Sweet Bay Farm is a small, 24-acre farm located in gorgeous St. Mary’s County in southern Maryland. Once a parcel of a large farm, it was row-cropped in tobacco for centuries and in soybeans most recently. As the new owners, we are focused on rebuilding the depleted soil so it can support fertile grasses, healthy animals, and a vibrant grass-fed farm business. In the long-term, we’re aiming to produce juicy gourmet-quality steaks on grass alone.
What We Value: Taste and Health
We love to eat! When we started eating all fresh foods from nearby farms, we couldn’t believe what we’d been missing for so long! The food tasted so much better, and our health and vitality improved very quickly.
That’s where it’s at for us – taste and health. We believe the two are intertwined and rooted in the soil. Just like wine producers speak of “terroir,” the taste of the land, we know that healthy, mineral-rich, fertile soil creates tastiness and nutrition.
Problem: Very Crappy Soil.
Problem is, starved soil produces some pretty bitter terroir! How do we make it better?
Being so close to the Potomac and Chesapeake Bay, our farm’s soil was probably naturally very sandy. It couldn’t hold on to nutrients and moisture as easily as nice clay loamy soils, but it probably had decent organic matter to make up for sandy soil’s shortcomings. But after centuries of hard tobacco farming, in 2008, we were looking at totally starved, dusty, crusty soil.
Remedy: No-Till Cover Crops
The housing bust crushed us pretty hard, so we’re still working our full time jobs in DC. So instead of getting animals right away, we’re improving the soil via cover crops. We plant diverse mixes of cover crops using a rented no-till drill, grow the plants tall, then mow-kill them before they make seed. Then we immediately plant another no-till, diverse cover crop into the soil.
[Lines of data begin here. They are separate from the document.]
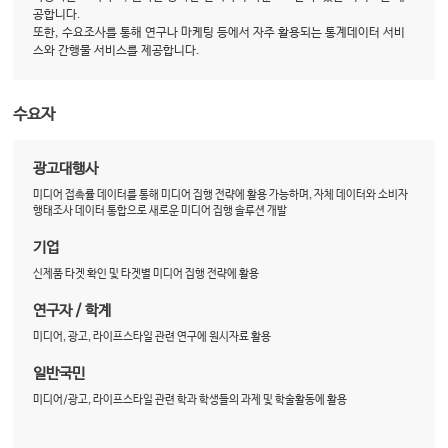
공합니다.
또한, 수요조사를 통해 연구나 마케팅 등에서 자주 활용되는 통계데이터 서비
스와 간행물 서비스를 제공합니다.
수요자
광고대행사
미디어 접촉률 데이터를 통해 미디어 집행 전략에 활용 가능하며, 자체 데이터와 소비자
행태조사 데이터 통합으로 새로운 미디어 집행 솔루션 개발
기업
신제품 타겟 확인 및 타겟별 미디어 집행 전략에 활용
연구자 / 학계
미디어, 광고, 라이프스타일 관련 연구에 원시자료 활용
일반국민
미디어/광고, 라이프스타일 관련 학과 학생들의 과제 및 학술활동에 활용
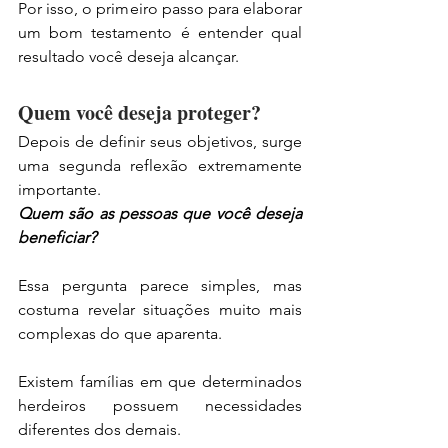
Por isso, o primeiro passo para elaborar 
um bom testamento é entender qual 
resultado você deseja alcançar.
Quem você deseja proteger?
Depois de definir seus objetivos, surge 
uma segunda reflexão extremamente 
importante.
Quem são as pessoas que você deseja 
beneficiar?
Essa pergunta parece simples, mas 
costuma revelar situações muito mais 
complexas do que aparenta.
Existem famílias em que determinados 
herdeiros possuem necessidades 
diferentes dos demais.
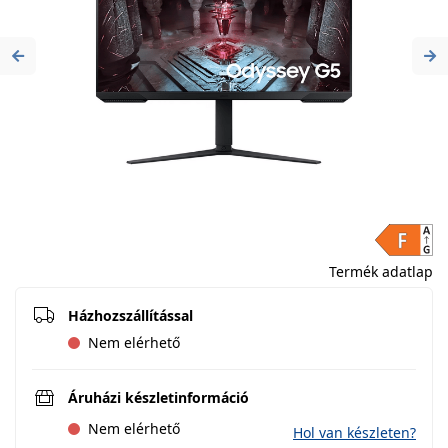
Previous
Ne
Termék adatlap
Házhozszállítással
Nem elérhető
Áruházi készletinformáció
Nem elérhető
Hol van készleten?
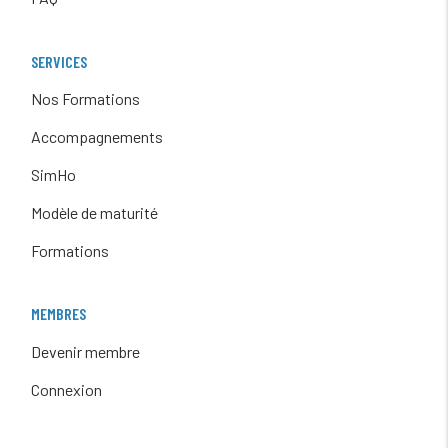
SERVICES
Nos Formations
Accompagnements
SimHo
Modèle de maturité
Formations
MEMBRES
Devenir membre
Connexion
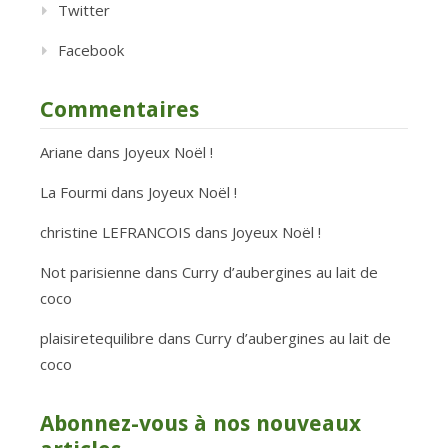
Twitter
Facebook
Commentaires
Ariane
dans
Joyeux Noël !
La Fourmi
dans
Joyeux Noël !
christine LEFRANCOIS
dans
Joyeux Noël !
Not parisienne
dans
Curry d’aubergines au lait de
coco
plaisiretequilibre
dans
Curry d’aubergines au lait de
coco
Abonnez-vous à nos nouveaux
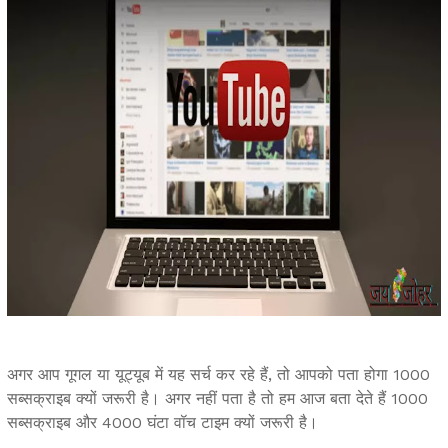
अगर आप गूगल या यूट्यूब में यह सर्च कर रहे हैं, तो आपको पता होगा 1000
सब्सक्राइब क्यों जरूरी है। अगर नहीं पता है तो हम आज बता देते हैं 1000
सब्सक्राइब और 4000 घंटा वॉच टाइम क्यों जरूरी है।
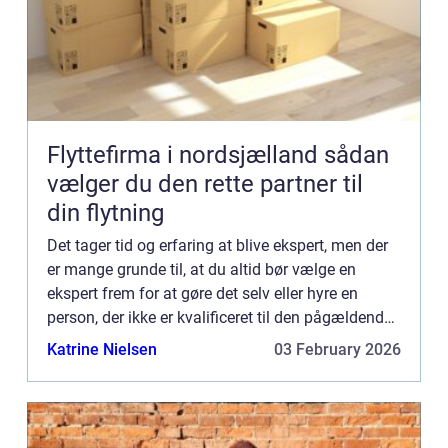
Flyttefirma i nordsjælland sådan
vælger du den rette partner til
din flytning
Det tager tid og erfaring at blive ekspert, men der
er mange grunde til, at du altid bør vælge en
ekspert frem for at gøre det selv eller hyre en
person, der ikke er kvalificeret til den pågældende
opgave. En af de vig...
Katrine Nielsen
03 February 2026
Repeat, repeat. Our fields are chock-full of beautiful, green plants 12 months out of the year.
Results have been very good! Our soil’s organic matter has risen from low 1% in 2008 to 3% in 2013. Our soil also seems to be functioning much better. One indication is our sorghum sudangrass (an infamous nitrogen hog) cover crop. We don’t spread any nitrogen fertilizer, but it grows lush, huge and deep-green in color. This makes us happy.
Sooooo…. we’re hoping all the cover crops are priming our soil to grow fantastic, high energy pasture grass in the future. And hopefully our future pastures will produce some excellently tasty gourmet grass-fed steaks.
In the meantime, if you’re interested in seeing how soil repairs itself, this blog’s for you!